# WLAN (ath9k) turned off after resume from hibernate [SOLVED]

## larophel

Hello,

My ath9k wlan adapter (AR928X according to lspci) does not come back up after resuming from hibernate (using the hibernate script with or without tuxonice enabled). 

The LED that is normally on turns off as soon as the resume process starts and even the hardware switch cannot turn it back on (in fact, it seems just like someone had switched the hardware switch to "off". In both cases, "cat /sys/devices/pci0000:00/0000:00:06.0/0000:0e:00.0/rfkill/rfkill0/operstate" says "2", while when it is working correctly it displays "1"). 

The card is still recognized by iwconfig but connecting or searching does not work at all. 

I tried reloading the ath9k module before and after suspending but it does not work, the LED stays off and no connections are possible. 

The only solution I have found so far for this problem is to shutdown the laptop and start it back up again (rebooting does not work). 

I am using 2.6.30-r4 gentoo sources (but this problem also happened with 2.6.29 kernels). 

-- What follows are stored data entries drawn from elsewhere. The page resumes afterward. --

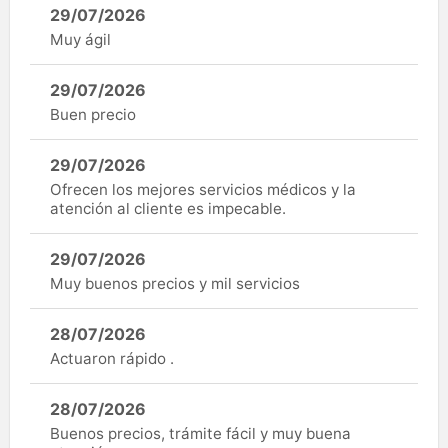
29/07/2026
Muy ágil
29/07/2026
Buen precio
29/07/2026
Ofrecen los mejores servicios médicos y la
atención al cliente es impecable.
29/07/2026
Muy buenos precios y mil servicios
28/07/2026
Actuaron rápido .
28/07/2026
Buenos precios, trámite fácil y muy buena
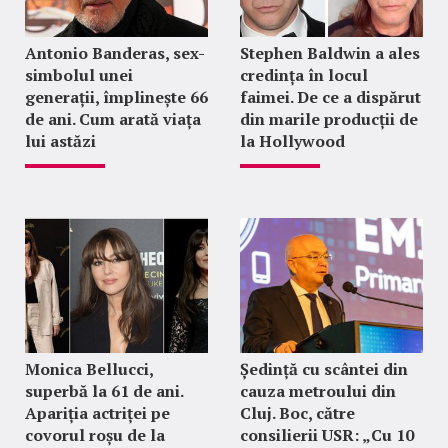
Antonio Banderas, sex-
Stephen Baldwin a ales
simbolul unei
credința în locul
generații, împlinește 66
faimei. De ce a dispărut
de ani. Cum arată viața
din marile producții de
lui astăzi
la Hollywood
Monica Bellucci,
Ședință cu scântei din
superbă la 61 de ani.
cauza metroului din
Apariția actriței pe
Cluj. Boc, către
covorul roșu de la
consilierii USR: „Cu 10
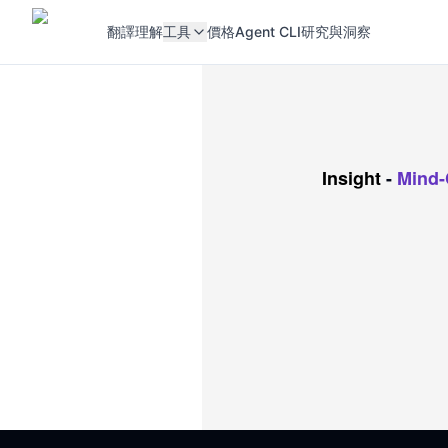
翻譯
理解
工具
價格
Agent CLI
研究與洞察
Insight
-
Mind-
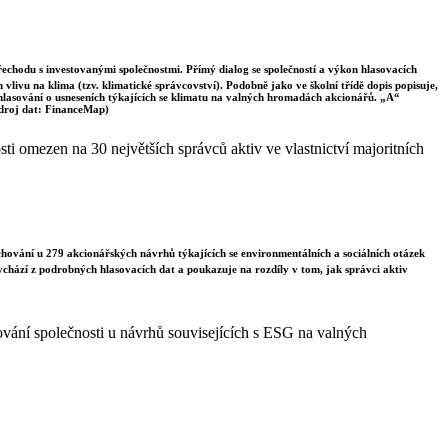
řechodu s investovanými společnostmi. Přímý dialog se společností a výkon hlasovacích
vlivu na klima (tzv. klimatické správcovství). Podobně jako ve školní třídě dopis popisuje,
 hlasování o usneseních týkajících se klimatu na valných hromadách akcionářů. „A“
Zdroj dat: FinanceMap)
i omezen na 30 největších správců aktiv ve vlastnictví majoritních
chování u 279 akcionářských návrhů týkajících se environmentálních a sociálních otázek
vychází z podrobných hlasovacích dat a poukazuje na rozdíly v tom, jak správci aktiv
vání společnosti u návrhů souvisejících s ESG na valných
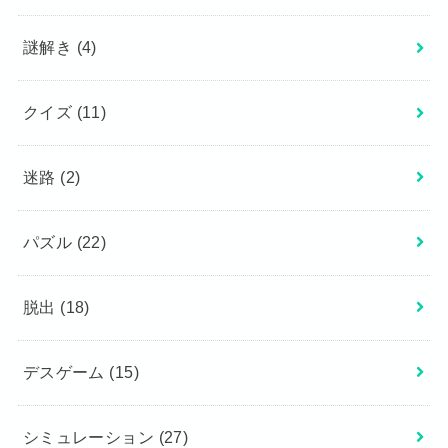
謎解き
(4)
クイズ
(11)
迷路
(2)
パズル
(22)
脱出
(18)
デスゲーム
(15)
シミュレーション
(27)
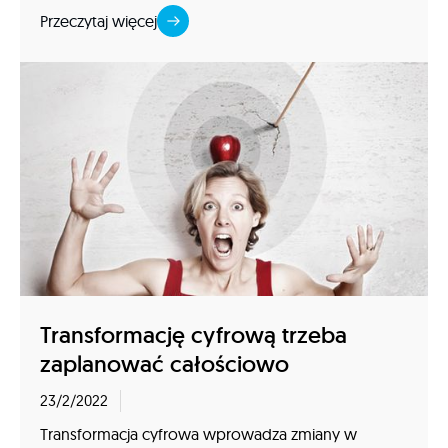
Przeczytaj więcej
Transformację cyfrową trzeba
zaplanować całościowo
23/2/2022
Transformacja cyfrowa wprowadza zmiany w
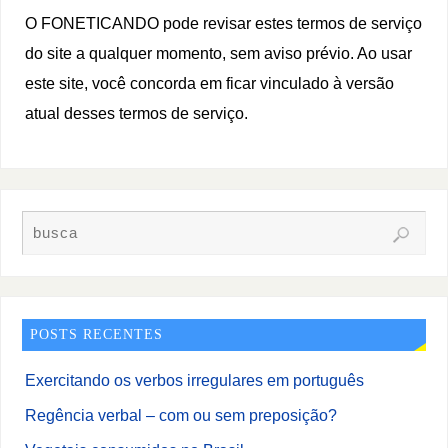
O FONETICANDO pode revisar estes termos de serviço
do site a qualquer momento, sem aviso prévio. Ao usar
este site, você concorda em ficar vinculado à versão
atual desses termos de serviço.
POSTS RECENTES
Exercitando os verbos irregulares em português
Regência verbal – com ou sem preposição?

Any hints would be greatly appreciated!Last edited by larophel on Mon Dec 28, 2009 5:10 pm; edited 1 time in total

----------

## larophel

Do you need more information? I will be happy to provide logs and config if necessary. I did not include any because I was not sure what would be helpful.

----------

## boerKrelis

You could build a new kernel without rfkill. If that solves your problem it could mean that hibernation is using the rfkill functionality and your quest would then be to prevent your hibernation system from calling rfkill.

Does 'dmesg' tell you anything?

----------

## larophel

I have recompiled my kernel without rfkill support but it did not make any difference, the wlan device stays turned off. 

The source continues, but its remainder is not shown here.